Similarly, there is an opportunity to foster the Jewish involvement of intermarried people in the synagogue. As the authors note, in a context of declining ethnicity, the religious sphere can be seen as more acceptable than an ethnic conception of being Jewish. (189) Intermarried non-Jews can find what moderately affiliated Jews find in the synagogue -- spiritual experience; peace, reflection, and family; community; learning; and even connection to Jewish tradition. Again, this will be more likely to occur if universal themes are emphasized. Just as the authors found, for example, that "the particularist opening of the Aleinu prayer . . . which praises God 'who has not made us like the nations of the earth,' does not resonate at all for our interviewees" (162), it would be even more off-putting to intermarried non-Jews seeking spiritual satisfaction in a Jewish worship service. They, like the authors' subjects, would "prefer the prayer's universalist conclusion, which looks forward to the day when God will be ruler of all the earth." (162)
In sum, the community could choose to capitalize on the abiding strength of feelings of Jewish identity, the potential for heightened Jewish involvement by the Jewish partner and for movement toward that position by the non-Jewish partner, and their common quest for meaning and purpose. Like the moderately affiliated Jews who are engaged in continually changing personal journeys, interfaith families can move toward increased Jewish involvement.
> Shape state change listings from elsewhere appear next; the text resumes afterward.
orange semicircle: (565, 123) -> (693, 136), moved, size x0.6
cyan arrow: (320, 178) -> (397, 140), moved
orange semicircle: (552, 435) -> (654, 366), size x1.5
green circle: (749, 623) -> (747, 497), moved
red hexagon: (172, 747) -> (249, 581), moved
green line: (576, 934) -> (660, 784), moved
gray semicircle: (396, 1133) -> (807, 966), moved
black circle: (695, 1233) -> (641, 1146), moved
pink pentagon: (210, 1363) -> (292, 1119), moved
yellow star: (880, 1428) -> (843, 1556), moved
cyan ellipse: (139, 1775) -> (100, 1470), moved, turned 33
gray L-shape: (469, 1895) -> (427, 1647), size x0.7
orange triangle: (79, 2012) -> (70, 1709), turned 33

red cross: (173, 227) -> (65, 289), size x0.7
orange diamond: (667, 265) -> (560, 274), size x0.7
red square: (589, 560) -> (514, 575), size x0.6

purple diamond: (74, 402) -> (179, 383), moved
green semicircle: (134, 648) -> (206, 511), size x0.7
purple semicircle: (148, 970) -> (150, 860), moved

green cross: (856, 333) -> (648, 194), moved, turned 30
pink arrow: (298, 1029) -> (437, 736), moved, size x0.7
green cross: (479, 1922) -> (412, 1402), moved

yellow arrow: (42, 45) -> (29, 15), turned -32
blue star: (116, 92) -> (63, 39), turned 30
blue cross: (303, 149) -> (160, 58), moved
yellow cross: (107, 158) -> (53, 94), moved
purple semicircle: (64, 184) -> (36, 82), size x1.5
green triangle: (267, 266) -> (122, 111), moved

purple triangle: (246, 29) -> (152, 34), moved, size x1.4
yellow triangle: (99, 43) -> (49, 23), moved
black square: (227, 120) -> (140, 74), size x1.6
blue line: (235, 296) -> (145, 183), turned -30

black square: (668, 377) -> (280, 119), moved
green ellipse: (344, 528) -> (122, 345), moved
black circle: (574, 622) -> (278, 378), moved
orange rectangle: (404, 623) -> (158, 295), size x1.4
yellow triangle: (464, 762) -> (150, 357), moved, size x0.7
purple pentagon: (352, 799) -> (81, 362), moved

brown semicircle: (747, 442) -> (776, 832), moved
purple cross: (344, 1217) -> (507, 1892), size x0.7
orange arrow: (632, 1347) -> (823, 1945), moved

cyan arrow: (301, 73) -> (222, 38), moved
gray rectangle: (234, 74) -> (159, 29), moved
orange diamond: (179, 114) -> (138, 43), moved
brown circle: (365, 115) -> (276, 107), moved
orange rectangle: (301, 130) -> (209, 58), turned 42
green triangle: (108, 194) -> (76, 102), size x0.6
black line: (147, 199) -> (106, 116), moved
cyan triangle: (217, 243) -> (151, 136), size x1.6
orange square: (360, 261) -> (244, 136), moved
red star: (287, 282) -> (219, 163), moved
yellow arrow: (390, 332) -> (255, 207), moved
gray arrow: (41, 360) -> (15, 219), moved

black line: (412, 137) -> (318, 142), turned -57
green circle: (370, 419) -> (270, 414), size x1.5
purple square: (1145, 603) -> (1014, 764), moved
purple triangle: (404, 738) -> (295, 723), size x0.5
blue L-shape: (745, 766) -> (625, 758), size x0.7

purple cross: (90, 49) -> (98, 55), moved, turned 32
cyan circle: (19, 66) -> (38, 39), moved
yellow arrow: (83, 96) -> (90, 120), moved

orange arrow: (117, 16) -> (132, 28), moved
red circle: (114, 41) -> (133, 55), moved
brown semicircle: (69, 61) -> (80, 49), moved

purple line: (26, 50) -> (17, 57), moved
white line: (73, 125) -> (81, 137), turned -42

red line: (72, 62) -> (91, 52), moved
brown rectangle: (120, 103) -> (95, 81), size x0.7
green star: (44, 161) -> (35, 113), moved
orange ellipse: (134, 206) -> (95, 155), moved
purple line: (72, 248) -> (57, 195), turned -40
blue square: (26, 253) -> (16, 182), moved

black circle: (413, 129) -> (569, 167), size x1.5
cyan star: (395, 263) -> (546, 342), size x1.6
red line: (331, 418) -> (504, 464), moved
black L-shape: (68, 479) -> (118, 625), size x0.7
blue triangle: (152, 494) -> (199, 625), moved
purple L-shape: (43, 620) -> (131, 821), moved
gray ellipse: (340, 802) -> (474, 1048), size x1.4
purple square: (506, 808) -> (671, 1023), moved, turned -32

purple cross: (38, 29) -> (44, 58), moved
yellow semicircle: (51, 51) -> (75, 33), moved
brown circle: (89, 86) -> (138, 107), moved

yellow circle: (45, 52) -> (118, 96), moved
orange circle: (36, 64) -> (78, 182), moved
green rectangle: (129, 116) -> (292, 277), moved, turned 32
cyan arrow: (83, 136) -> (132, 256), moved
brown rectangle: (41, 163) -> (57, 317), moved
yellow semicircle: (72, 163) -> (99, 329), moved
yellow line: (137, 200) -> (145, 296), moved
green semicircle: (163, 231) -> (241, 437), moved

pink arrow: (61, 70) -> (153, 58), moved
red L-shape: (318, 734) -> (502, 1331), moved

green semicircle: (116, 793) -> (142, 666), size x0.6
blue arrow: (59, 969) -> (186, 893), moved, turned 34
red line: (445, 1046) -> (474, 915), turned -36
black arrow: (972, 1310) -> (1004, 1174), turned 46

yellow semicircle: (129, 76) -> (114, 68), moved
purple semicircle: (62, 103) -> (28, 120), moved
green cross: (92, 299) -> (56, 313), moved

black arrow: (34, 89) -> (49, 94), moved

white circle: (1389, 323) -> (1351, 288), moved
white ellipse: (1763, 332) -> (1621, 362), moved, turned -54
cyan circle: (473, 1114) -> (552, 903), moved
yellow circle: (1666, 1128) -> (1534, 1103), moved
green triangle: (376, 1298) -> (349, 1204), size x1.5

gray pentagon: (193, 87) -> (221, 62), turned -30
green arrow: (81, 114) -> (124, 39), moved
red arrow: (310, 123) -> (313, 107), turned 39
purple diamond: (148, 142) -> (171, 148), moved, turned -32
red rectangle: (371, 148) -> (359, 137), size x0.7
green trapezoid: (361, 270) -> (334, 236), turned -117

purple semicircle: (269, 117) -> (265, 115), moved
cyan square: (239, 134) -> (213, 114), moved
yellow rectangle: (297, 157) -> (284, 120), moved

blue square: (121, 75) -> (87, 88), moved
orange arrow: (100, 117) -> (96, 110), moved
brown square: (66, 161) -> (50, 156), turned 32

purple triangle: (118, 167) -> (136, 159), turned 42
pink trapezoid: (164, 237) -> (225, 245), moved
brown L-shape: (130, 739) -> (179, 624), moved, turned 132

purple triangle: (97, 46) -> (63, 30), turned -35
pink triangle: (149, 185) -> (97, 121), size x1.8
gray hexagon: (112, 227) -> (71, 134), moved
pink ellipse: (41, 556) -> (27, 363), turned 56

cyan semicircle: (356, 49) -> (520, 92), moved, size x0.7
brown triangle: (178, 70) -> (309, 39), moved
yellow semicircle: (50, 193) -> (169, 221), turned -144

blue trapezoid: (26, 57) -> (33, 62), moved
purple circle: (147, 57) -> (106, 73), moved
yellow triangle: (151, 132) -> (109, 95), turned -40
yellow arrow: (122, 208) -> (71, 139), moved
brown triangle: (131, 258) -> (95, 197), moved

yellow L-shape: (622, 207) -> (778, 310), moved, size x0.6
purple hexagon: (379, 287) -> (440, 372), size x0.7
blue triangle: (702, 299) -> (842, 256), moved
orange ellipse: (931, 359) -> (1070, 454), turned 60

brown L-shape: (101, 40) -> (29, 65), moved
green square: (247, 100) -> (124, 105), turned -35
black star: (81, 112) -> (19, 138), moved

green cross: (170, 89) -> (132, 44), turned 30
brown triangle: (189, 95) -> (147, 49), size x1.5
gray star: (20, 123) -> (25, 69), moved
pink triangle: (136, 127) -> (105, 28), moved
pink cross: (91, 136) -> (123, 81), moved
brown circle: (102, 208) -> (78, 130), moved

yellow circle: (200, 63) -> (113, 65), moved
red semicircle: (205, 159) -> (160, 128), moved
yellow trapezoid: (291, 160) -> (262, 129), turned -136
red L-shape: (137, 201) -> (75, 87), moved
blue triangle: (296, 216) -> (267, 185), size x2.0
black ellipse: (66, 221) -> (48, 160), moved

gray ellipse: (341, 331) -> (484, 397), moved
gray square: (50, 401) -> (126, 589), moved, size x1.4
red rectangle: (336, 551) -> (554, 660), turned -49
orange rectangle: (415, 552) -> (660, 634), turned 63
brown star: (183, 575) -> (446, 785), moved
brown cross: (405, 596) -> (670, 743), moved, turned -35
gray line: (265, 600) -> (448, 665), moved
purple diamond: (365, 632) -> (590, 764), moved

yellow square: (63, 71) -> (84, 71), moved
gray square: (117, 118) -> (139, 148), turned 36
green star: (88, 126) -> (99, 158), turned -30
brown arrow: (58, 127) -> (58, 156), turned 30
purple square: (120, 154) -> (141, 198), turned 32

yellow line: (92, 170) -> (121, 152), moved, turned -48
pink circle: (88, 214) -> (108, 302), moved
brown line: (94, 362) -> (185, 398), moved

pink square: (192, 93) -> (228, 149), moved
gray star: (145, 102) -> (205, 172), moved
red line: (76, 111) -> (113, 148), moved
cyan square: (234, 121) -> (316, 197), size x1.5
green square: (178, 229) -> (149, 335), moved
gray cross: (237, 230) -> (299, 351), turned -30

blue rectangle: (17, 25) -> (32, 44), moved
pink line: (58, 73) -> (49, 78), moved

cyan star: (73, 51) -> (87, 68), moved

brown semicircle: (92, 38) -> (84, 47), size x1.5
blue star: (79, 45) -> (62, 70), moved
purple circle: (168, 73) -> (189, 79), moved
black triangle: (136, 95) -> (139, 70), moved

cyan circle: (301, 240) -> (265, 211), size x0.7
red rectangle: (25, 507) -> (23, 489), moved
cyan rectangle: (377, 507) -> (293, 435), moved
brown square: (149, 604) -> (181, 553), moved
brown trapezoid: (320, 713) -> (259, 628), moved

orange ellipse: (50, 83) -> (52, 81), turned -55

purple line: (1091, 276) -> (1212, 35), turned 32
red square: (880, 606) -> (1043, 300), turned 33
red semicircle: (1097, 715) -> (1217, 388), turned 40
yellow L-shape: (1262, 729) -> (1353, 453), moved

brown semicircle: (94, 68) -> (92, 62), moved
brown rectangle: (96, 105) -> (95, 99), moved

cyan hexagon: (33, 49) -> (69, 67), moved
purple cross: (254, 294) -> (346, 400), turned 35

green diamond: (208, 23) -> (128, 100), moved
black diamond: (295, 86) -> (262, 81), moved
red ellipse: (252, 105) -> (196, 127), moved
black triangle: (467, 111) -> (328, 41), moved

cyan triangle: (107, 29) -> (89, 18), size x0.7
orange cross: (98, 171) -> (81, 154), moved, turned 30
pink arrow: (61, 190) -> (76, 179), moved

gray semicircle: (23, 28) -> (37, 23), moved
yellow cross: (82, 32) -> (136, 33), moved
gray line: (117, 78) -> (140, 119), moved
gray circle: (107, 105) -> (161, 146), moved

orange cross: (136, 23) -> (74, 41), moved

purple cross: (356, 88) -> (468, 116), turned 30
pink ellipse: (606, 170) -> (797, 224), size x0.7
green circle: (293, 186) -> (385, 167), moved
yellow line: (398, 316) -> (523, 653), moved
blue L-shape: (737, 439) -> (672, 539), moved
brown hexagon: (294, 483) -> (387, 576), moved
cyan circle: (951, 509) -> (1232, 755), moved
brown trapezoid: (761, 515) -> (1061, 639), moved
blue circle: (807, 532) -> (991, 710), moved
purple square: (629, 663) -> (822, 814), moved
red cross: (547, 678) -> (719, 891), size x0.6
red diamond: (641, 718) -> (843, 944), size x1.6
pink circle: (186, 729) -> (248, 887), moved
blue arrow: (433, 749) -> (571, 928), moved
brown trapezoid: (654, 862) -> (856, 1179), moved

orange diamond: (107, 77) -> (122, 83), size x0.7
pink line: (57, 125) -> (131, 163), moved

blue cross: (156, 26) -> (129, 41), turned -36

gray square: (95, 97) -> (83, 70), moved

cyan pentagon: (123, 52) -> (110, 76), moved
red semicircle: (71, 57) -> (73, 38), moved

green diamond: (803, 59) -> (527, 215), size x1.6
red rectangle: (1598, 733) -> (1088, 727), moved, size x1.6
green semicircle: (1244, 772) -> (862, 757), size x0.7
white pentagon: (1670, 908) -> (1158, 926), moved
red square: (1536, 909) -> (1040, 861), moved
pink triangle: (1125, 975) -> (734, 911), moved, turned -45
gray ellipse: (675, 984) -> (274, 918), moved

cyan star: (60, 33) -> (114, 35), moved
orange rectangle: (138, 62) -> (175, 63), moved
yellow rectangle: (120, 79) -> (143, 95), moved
The personal stories that are so important to people -- for example the stories of Molly, Edward, and Karen and their spouses who converted long after marriage -- could be shared as exemplary lessons for others (instead of the objects of criticism they are to Cohen and Eisen). The community could foster Jewish holiday participation by interfaith families and inclusion of non-Jewish spouses in the synagogue, with emphasis on universalist themes. After all, like the moderately affiliated, if the intermarried find their participation to be obstructed, and if they do not find personal meaning in an observance, they will discard it.
The essential condition that underlies all of the analysis in The Jew Within is the fact that "life in an open society means that group boundaries are weakened and transgressed." Cohen and Eisen's moderately affiliated Jews walk a tightrope between viewing ethnic distinctiveness favorably while not wanting to be special, exclusive, or separate from others. This condition is magnified by intermarriage since "group identity cannot but weaken when Jews increasingly find themselves on both sides of ethnic boundaries." Paradoxically, fostering inclusion of interfaith families by emphasizing universal themes in holiday observances and worship services will contribute to the maintenance of Jewish distinctiveness as effectively as can be done in the modern American context.